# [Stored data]
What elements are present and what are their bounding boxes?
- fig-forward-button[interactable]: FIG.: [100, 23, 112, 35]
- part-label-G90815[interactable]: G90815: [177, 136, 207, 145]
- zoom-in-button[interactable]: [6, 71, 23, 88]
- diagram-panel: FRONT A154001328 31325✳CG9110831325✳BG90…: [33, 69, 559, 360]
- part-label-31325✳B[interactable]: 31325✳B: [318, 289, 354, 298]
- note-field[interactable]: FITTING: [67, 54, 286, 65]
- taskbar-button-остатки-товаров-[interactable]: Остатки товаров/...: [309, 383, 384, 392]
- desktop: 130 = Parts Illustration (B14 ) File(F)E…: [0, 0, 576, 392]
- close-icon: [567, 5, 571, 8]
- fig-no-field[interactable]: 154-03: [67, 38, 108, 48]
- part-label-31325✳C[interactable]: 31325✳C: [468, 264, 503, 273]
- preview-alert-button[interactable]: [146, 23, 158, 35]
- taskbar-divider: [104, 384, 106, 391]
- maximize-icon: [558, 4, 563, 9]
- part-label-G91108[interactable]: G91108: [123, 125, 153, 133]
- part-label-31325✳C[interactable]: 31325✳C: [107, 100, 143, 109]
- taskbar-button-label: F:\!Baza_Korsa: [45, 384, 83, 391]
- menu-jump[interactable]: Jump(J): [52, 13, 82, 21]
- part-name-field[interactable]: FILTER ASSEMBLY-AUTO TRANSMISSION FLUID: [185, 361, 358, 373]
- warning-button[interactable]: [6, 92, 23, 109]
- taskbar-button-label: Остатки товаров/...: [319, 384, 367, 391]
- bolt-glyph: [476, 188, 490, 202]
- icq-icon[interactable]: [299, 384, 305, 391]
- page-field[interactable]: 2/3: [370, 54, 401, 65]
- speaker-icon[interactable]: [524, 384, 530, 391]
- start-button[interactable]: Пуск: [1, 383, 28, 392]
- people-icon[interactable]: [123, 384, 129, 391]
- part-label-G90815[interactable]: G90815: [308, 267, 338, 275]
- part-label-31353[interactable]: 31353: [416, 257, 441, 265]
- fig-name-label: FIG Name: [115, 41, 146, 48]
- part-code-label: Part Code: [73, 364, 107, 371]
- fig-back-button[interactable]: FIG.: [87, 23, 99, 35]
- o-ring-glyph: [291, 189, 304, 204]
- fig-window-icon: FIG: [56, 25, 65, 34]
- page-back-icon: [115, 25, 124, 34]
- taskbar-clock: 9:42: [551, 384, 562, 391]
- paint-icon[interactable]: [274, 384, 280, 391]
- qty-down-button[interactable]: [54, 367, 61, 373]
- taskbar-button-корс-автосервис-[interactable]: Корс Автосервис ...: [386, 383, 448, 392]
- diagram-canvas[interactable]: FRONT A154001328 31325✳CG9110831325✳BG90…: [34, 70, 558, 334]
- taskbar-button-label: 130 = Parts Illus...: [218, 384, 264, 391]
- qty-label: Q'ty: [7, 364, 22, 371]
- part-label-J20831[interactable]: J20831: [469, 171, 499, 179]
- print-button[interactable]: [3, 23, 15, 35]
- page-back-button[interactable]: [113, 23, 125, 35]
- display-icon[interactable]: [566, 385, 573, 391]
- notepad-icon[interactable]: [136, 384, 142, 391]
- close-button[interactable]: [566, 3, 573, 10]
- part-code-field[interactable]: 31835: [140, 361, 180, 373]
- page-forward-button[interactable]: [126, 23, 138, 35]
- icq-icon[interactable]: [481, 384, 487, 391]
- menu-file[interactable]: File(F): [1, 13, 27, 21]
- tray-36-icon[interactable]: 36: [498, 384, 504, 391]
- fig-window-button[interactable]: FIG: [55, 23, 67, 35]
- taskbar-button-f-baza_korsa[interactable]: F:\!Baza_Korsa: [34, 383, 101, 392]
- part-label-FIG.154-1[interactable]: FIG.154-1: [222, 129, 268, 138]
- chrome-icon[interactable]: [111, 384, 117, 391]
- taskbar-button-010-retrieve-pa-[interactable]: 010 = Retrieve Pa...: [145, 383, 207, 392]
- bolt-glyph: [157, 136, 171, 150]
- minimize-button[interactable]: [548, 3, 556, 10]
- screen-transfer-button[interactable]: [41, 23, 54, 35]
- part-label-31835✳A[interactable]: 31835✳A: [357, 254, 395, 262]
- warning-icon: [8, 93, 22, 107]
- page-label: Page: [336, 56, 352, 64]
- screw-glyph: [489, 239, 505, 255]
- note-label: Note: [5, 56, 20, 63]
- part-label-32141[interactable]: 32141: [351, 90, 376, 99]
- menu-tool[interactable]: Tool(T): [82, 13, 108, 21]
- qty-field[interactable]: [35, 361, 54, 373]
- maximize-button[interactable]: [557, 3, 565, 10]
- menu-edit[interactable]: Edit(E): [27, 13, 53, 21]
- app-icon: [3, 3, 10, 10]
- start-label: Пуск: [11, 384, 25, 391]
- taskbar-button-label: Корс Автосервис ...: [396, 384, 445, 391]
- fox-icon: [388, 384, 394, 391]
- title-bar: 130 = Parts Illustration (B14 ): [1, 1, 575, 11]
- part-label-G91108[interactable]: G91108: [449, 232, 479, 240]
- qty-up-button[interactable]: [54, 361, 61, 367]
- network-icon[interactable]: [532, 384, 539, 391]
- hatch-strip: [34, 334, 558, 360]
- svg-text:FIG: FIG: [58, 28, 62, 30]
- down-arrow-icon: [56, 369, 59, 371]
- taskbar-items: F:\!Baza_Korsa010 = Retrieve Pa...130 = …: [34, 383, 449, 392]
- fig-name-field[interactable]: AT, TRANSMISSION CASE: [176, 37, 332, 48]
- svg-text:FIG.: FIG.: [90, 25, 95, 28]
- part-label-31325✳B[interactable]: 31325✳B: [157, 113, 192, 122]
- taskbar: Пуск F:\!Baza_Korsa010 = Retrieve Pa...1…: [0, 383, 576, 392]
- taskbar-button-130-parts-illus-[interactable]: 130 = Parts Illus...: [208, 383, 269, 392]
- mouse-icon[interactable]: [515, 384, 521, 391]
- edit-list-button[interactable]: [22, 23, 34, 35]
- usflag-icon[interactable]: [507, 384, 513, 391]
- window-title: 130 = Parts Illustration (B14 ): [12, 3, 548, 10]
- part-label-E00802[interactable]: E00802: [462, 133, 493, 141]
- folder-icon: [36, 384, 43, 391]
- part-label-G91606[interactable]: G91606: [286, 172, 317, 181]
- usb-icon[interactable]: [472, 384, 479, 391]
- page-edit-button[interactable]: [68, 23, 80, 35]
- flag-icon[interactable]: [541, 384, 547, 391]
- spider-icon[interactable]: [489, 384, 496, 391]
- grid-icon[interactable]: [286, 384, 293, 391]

# [Aim of the exercise]
Throughout the data above, count the lines where the word "diagram" occurs, and report that figure alone.

# [Response for this exercise]
2